The sound of my steps must have been concealed by the crashing surf of a turning tide and the calls and cries of gulls and wading birds that came and went in waves, for the surprise she showed when she finally realised I was a mere ten paces away was evident. She stared at me long and hard, open-mouthed and muttering low curses, showing her teeth in something far short of a smile.
“Why, hello there, and pardon my intrusion, please do,” I said, while taking in her short and rather plump form. “If I’d have known you were here I’d have been more discreet.”
By way of reply she looked away and became silent.
I could have walked on, and probably should have, but I wanted to see her face, so moved in a half circle until we could look at each other properly. She stared through long lashes, unblinking. I tried again. “You know, you’re really rather pretty. Do you mind if I take a seat for a while?”
She gave no answer, so I sat on a boulder. “I say … perhaps a photo would be nice.” I swung my camera from my shoulder, framed her in the viewfinder and pressed the shutter button. “It’s just that I don’t get to meet many like you, not so that we get to talk. I’m sure you understand.”
She shook her head and made a short and, I considered, possibly rather rude gesture, which I chose to overlook. I took another picture or two before moving around to find her better side, much to her displeasure.
Some 200 paces away her friends were watching from their seat on the rocks. “So why aren’t you over there with them?” I asked. “You’re not sick or something, are you?”
Again she gave no answer. When I took a step closer her whiskers trembled as she gave a low growl and showed me her teeth once more, as if she was afraid I really might hurt her.
For countless generations seals such as Ronnie were a valuable source of food for many living along the coast, and their skins provided a tough and supple leather highly prized by island communities.

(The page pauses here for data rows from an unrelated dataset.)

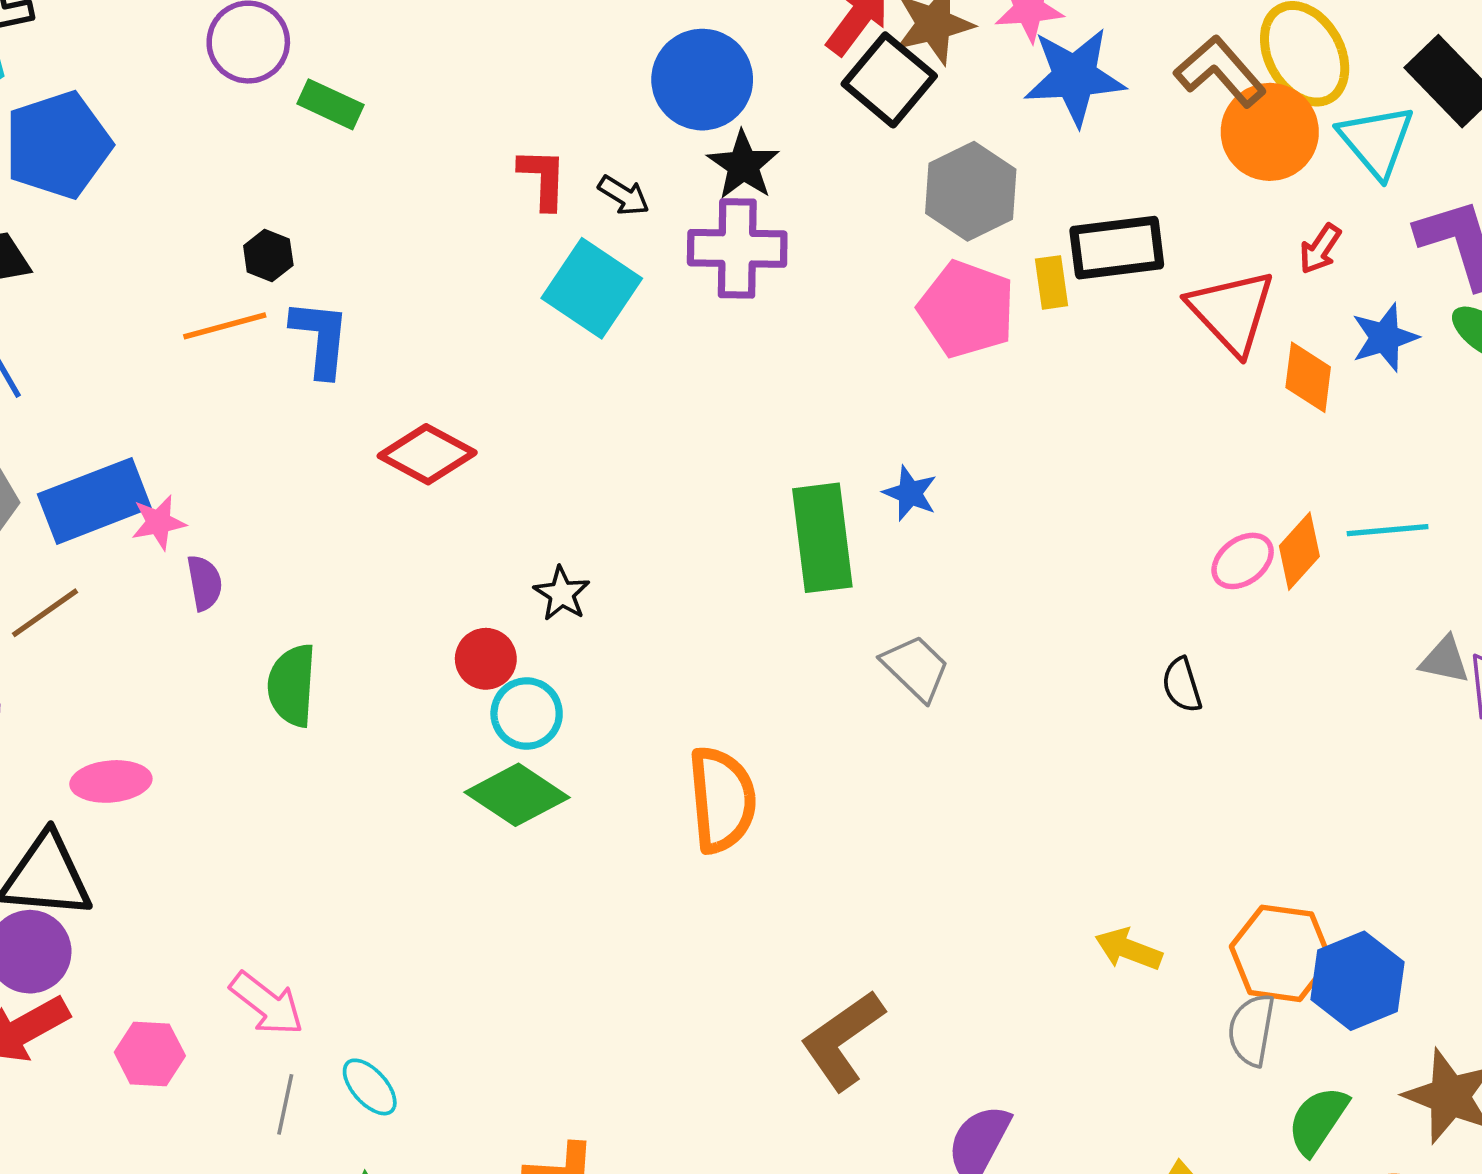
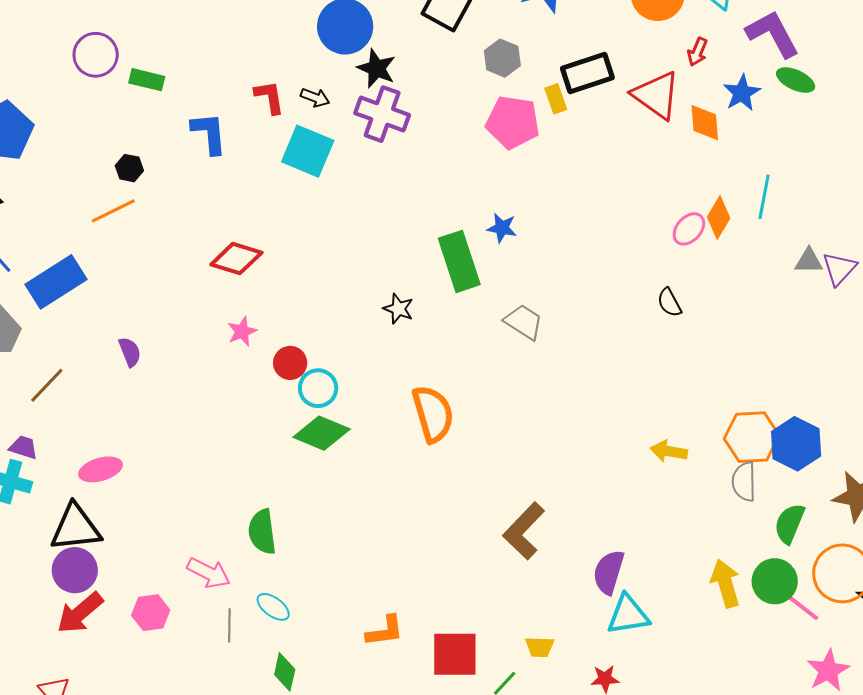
gray hexagon: (971, 191) -> (502, 58), size x0.7
purple cross: (737, 248) -> (382, 114), turned 30
blue L-shape: (320, 338) -> (209, 133), moved
blue rectangle: (94, 501) -> (56, 282), moved
pink star: (159, 522) -> (242, 332), moved
cyan line: (1388, 530) -> (764, 197), turned -63
black star: (562, 594) -> (398, 309), moved
green semicircle: (292, 685) -> (262, 532), moved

Nowadays Common seals, such as my new friend, are less than common and worthy of full protection.
Also known as Harbour seals, on account of their propensity to shelter in both natural and man-made harbours, these are the most widespread of the true seals and are found from the edge of the Arctic Circle as far south as mid Atlantic and mid Pacific coasts, as well as in adjoining waters.
Despite this, most populations remain local, so the Common or Harbour seals we meet along the Mayo coast are likely the descendants of a long-term resident family.
Little Ronnie (after the Irish for seal, ‘rón’) was about four months old and perhaps a metre in length. She (or he; it’s hard to tell) was in good condition, with a thick layer of blubber, and evidently able to look after herself. After a summer birth, she had been weaned between three and four weeks of age and by then had learned to catch her own supper.
It is difficult to know exactly how many Common seals share the colony on the rocks to the south of Roonagh Pier. There were at least ten present that day, including one other youngster, but there could be more out at sea or hauled out on other rocks further around the coast, for these powerful swimmers think nothing of swimming 30, 40 or even 50 miles to their feeding grounds.
Fishermen have long blamed seals for depleting fish stocks. Let’s see: a dozen seals fishing with tooth and claw, versus who-knows-how-many of us looking for a feed of fish, dependent on habitat-degrading, mechanical means of fishing that continues to produce an enormous unwanted by-catch.
According to the World Wildlife Fund’s Living Planet 2018 report we have lost 60 percent of the world’s vertebrates in the last 40 years. Something, somehow, has to change.